Mientras esté aquí todavía, los libros serán eso, mi gran almacén de riqueza propia que no heredará nadie, que se terminarán conmigo, que me los llevaré hasta luego para que allí a donde vaya pueda poder seguir leyendo. Únicamente voy a dejar presente, cómo los he ido leyendo: desde niño empecé con esas fichas de cartón que todos recordamos con renglones para marcar el camino en que íbamos escribiendo y los mismos datos, las mismas referencias que tienen ahora en la base informática de Acces. Hay un número de orden, a medida he ido creando esa cita guardada; un autor de la misma; el título del libro de donde ha sido sacada, su editorial, su Copyrigth; la fecha de lectura; la valoración personal que me mereció; la cita entrecomillada y el número de la página del libro de dónde proviene y una palabra clave que me puede permitir su localización entre varios miles. Esa base de datos, como el fruto de lo que he estado leyendo toda mi vida, irá a parar a manos de alguien que ha sabido captar cuando se lo enseñé el valor que eso tuvo para mí durante tantos años.

Todo tiene un origen: la imagen que encabeza este post: “Librería Romero”. Por allí pasaron no solo personas que me compraban un libro, sino escritores que en su “rincón de lectura”, explicaron los motivos de su último libro, enriquecieron esa estancia que para mí fue el lugar más hermoso que he ocupado en la vida. Para mí allí fue siempre fiesta, con las copas que tomábamos los actores que estaban actuando en la ciudad en esas fechas; mezclábamos la ginebra y el libro, la sensación y el sueño –al menos yo que al día siguiente iba a intentar vender los mismos libros que ellos se llevaban, diciéndome, “ya te lo pagaré, Romero”.

Daba casi lo mismo, yo no estaba allí dispuesto hacer negocio, en todo caso, el negocio gratuito de querer a los libros y repartirlos un poco; empezar a construir mi almacén de emociones humanas que dentro de poco alguien no sabrá qué hacer con ellas. Pero es igual, yo me siento como el poeta García Montero como si fuera “completamente viernes” para que mañana sea fiesta también. Es lo bueno que tiene cuando te jubila la vejez o la manera de tomarte ya las cosas, o la insistencia de tener que ir al médico e ir llenando de libros olvidados todas las salas de espera.

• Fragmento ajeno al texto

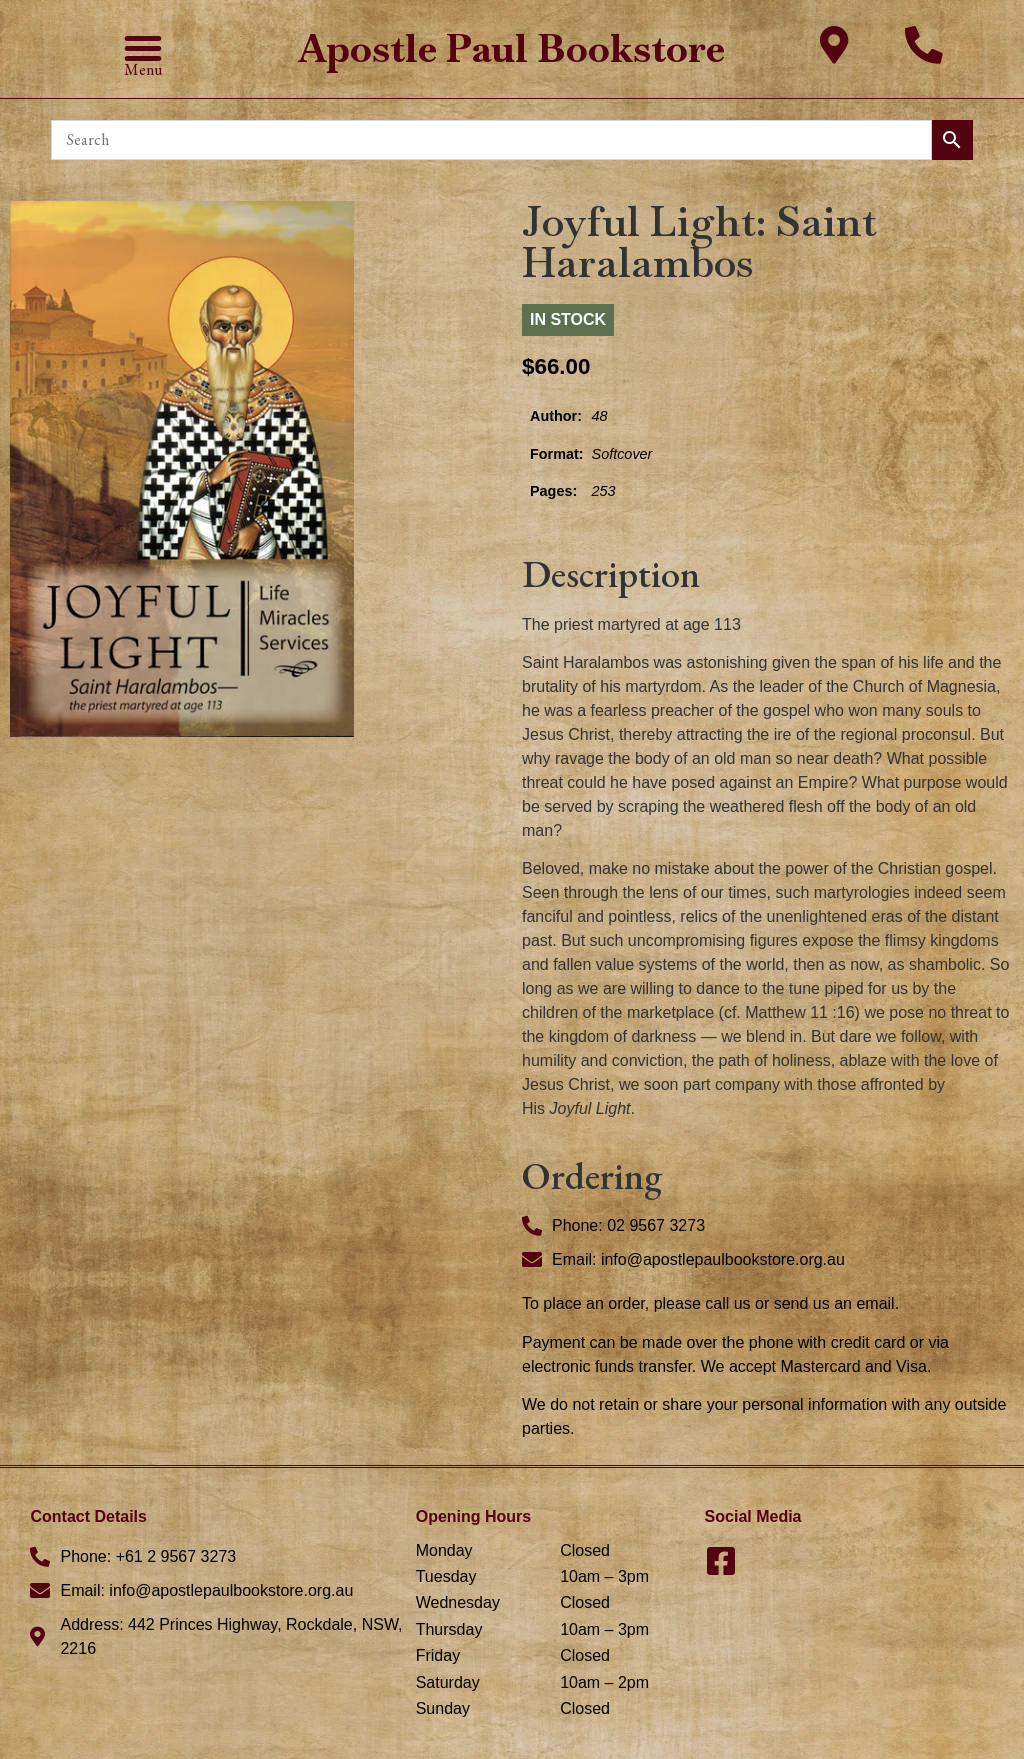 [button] (143, 48)
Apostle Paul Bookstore (512, 48) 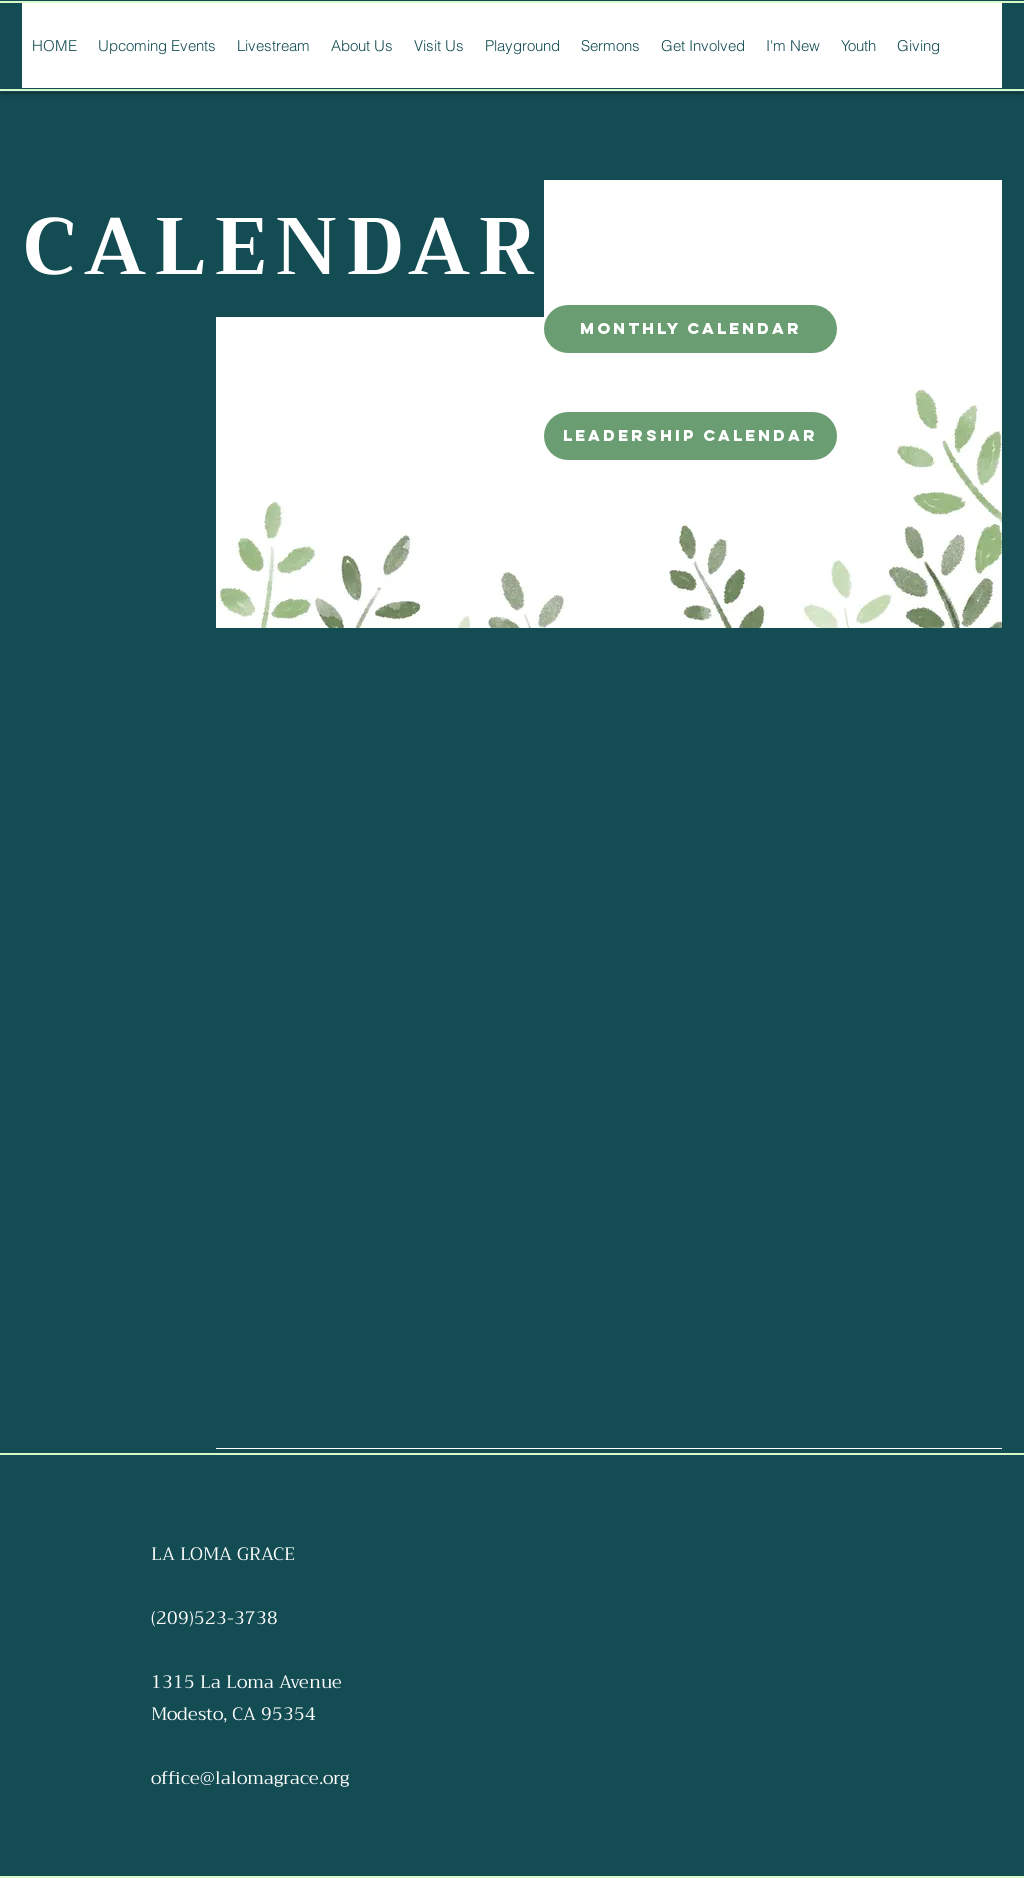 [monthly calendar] (690, 329)
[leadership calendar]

Es fantástico –os lo aviso- no saber del todo cierto, el día de la semana que va a ser mañana, pues pongamos que Viernes, así vienen dos fiestas y tendremos más tiempo para mirar los libros en las paredes, para guardarlos disimuladamente y que no te siente mal ver que ya lo tenías o lo que es peor que estaba en el montón de los que están esperando su momento, su instante, el crujido especial al ver cuántas páginas tiene antes de empezar a leerlo.

Me devora la grandeza de este almacén de emociones humanas, que forma parte de mi mejor deseo como si hubiera estado fabricando toda mi vida este momento: sentirme con los libros –me vais a permitir una metáfora más- como al besar a una mujer, dentro de ella, llena de ella.